[Start of Attachment]

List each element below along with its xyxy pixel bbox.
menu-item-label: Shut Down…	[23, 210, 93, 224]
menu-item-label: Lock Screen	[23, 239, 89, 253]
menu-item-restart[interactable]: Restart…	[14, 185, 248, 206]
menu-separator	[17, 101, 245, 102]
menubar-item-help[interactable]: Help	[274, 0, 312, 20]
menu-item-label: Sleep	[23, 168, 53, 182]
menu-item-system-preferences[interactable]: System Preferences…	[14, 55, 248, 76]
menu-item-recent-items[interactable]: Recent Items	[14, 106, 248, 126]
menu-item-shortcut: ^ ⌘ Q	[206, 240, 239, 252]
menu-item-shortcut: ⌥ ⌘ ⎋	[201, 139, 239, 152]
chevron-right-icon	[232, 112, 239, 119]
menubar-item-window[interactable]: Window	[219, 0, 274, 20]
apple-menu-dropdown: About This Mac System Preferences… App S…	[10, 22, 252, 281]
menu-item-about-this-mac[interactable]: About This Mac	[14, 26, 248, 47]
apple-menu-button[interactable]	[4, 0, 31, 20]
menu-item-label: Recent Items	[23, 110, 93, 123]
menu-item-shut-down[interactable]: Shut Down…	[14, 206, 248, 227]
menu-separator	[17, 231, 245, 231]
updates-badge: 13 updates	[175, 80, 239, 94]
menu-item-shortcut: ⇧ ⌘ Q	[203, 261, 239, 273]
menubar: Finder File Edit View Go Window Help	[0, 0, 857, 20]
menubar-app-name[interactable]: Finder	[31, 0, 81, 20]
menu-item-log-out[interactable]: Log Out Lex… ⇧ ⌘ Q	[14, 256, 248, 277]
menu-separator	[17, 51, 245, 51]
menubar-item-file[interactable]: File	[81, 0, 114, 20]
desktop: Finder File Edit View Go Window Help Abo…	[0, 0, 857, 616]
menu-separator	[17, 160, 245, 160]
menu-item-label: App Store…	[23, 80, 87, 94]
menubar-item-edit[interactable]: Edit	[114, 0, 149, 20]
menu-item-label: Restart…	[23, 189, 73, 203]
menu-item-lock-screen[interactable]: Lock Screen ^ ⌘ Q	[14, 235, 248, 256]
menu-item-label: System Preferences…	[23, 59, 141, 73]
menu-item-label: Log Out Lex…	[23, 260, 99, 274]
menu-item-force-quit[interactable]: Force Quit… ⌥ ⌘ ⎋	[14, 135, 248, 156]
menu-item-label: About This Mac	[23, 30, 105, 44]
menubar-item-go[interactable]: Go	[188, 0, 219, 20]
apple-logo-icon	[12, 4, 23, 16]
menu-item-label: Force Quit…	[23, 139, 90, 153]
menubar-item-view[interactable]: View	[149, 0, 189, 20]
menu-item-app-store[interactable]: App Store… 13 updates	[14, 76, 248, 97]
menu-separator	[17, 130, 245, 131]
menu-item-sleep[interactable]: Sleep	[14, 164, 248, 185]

[End of Attachment]

__What to do__
Pick out every line above that holds the word "View" and copy it.

__Final answer__
menubar: Finder File Edit View Go Window Help	[0, 0, 857, 20]
desktop: Finder File Edit View Go Window Help Abo…	[0, 0, 857, 616]
menubar-item-view[interactable]: View	[149, 0, 189, 20]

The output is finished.